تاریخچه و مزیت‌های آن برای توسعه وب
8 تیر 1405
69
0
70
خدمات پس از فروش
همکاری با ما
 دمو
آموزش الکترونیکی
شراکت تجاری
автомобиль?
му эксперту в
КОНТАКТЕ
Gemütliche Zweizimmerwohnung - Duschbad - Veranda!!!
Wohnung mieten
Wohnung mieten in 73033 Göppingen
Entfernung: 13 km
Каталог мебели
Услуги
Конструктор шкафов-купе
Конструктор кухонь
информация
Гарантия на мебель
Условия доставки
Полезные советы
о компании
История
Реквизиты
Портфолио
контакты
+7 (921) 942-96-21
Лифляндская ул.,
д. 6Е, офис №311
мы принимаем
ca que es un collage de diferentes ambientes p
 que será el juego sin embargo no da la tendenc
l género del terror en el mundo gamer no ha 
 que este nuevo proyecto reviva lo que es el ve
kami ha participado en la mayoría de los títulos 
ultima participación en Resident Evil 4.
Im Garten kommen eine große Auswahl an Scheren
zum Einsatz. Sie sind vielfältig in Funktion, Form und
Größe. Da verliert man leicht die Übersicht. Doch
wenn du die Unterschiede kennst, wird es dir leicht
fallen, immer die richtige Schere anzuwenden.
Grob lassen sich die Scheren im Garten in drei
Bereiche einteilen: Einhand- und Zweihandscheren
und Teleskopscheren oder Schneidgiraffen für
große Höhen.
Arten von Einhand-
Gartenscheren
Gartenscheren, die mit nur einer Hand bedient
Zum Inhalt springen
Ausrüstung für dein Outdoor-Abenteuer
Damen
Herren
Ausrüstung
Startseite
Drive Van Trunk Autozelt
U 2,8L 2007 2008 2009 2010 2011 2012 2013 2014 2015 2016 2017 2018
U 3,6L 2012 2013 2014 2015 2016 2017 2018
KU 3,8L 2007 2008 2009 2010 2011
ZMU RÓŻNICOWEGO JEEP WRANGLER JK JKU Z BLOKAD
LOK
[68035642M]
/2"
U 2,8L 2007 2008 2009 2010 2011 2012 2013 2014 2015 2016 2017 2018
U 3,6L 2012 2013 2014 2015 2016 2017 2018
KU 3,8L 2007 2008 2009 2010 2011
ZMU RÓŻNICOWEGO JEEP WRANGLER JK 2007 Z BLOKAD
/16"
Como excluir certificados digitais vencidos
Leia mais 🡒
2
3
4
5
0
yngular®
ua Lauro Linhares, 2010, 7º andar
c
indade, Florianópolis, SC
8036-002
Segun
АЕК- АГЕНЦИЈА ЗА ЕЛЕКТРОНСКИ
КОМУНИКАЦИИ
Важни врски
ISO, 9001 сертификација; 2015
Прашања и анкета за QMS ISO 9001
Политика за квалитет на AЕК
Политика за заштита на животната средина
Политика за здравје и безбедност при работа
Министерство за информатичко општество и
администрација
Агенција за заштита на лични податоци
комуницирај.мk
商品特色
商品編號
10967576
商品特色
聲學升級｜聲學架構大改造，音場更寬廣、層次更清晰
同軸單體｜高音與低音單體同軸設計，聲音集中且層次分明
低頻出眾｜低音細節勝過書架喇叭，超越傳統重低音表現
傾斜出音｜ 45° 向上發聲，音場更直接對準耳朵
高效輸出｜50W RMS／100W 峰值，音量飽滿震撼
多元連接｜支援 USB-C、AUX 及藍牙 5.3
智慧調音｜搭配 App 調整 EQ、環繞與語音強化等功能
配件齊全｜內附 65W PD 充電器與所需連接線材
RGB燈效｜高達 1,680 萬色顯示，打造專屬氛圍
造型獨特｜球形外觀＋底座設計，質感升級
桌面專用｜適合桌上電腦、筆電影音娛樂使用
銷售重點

-.-.-

TASK TO CARRY OUT » Each entry must be set down exactly as it appears.

ANSWER TO THE EXERCISE »
تاریخچه و مزیت‌های آن برای توسعه وب
8 تیر 1405
69
0
70
خدمات پس از فروش
همکاری با ما
 دمو
آموزش الکترونیکی
شراکت تجاری
автомобиль?
му эксперту в
КОНТАКТЕ
Gemütliche Zweizimmerwohnung - Duschbad - Veranda!!!
Wohnung mieten
Wohnung mieten in 73033 Göppingen
Entfernung: 13 km
Каталог мебели
Услуги
Конструктор шкафов-купе
Конструктор кухонь
информация
Гарантия на мебель
Условия доставки
Полезные советы
о компании
История
Реквизиты
Портфолио
контакты
+7 (921) 942-96-21
Лифляндская ул.,
д. 6Е, офис №311
мы принимаем
ca que es un collage de diferentes ambientes p
 que será el juego sin embargo no da la tendenc
l género del terror en el mundo gamer no ha 
 que este nuevo proyecto reviva lo que es el ve
kami ha participado en la mayoría de los títulos 
ultima participación en Resident Evil 4.
Im Garten kommen eine große Auswahl an Scheren
zum Einsatz. Sie sind vielfältig in Funktion, Form und
Größe. Da verliert man leicht die Übersicht. Doch
wenn du die Unterschiede kennst, wird es dir leicht
fallen, immer die richtige Schere anzuwenden.
Grob lassen sich die Scheren im Garten in drei
Bereiche einteilen: Einhand- und Zweihandscheren
und Teleskopscheren oder Schneidgiraffen für
große Höhen.
Arten von Einhand-
Gartenscheren
Gartenscheren, die mit nur einer Hand bedient
Zum Inhalt springen
Ausrüstung für dein Outdoor-Abenteuer
Damen
Herren
Ausrüstung
Startseite
Drive Van Trunk Autozelt
U 2,8L 2007 2008 2009 2010 2011 2012 2013 2014 2015 2016 2017 2018
U 3,6L 2012 2013 2014 2015 2016 2017 2018
KU 3,8L 2007 2008 2009 2010 2011
ZMU RÓŻNICOWEGO JEEP WRANGLER JK JKU Z BLOKAD
LOK
[68035642M]
/2"
U 2,8L 2007 2008 2009 2010 2011 2012 2013 2014 2015 2016 2017 2018
U 3,6L 2012 2013 2014 2015 2016 2017 2018
KU 3,8L 2007 2008 2009 2010 2011
ZMU RÓŻNICOWEGO JEEP WRANGLER JK 2007 Z BLOKAD
/16"
Como excluir certificados digitais vencidos
Leia mais 🡒
2
3
4
5
0
yngular®
ua Lauro Linhares, 2010, 7º andar
c
indade, Florianópolis, SC
8036-002
Segun
АЕК- АГЕНЦИЈА ЗА ЕЛЕКТРОНСКИ
КОМУНИКАЦИИ
Важни врски
ISO, 9001 сертификација; 2015
Прашања и анкета за QMS ISO 9001
Политика за квалитет на AЕК
Политика за заштита на животната средина
Политика за здравје и безбедност при работа
Министерство за информатичко општество и
администрација
Агенција за заштита на лични податоци
комуницирај.мk
商品特色
商品編號
10967576
商品特色
聲學升級｜聲學架構大改造，音場更寬廣、層次更清晰
同軸單體｜高音與低音單體同軸設計，聲音集中且層次分明
低頻出眾｜低音細節勝過書架喇叭，超越傳統重低音表現
傾斜出音｜ 45° 向上發聲，音場更直接對準耳朵
高效輸出｜50W RMS／100W 峰值，音量飽滿震撼
多元連接｜支援 USB-C、AUX 及藍牙 5.3
智慧調音｜搭配 App 調整 EQ、環繞與語音強化等功能
配件齊全｜內附 65W PD 充電器與所需連接線材
RGB燈效｜高達 1,680 萬色顯示，打造專屬氛圍
造型獨特｜球形外觀＋底座設計，質感升級
桌面專用｜適合桌上電腦、筆電影音娛樂使用
銷售重點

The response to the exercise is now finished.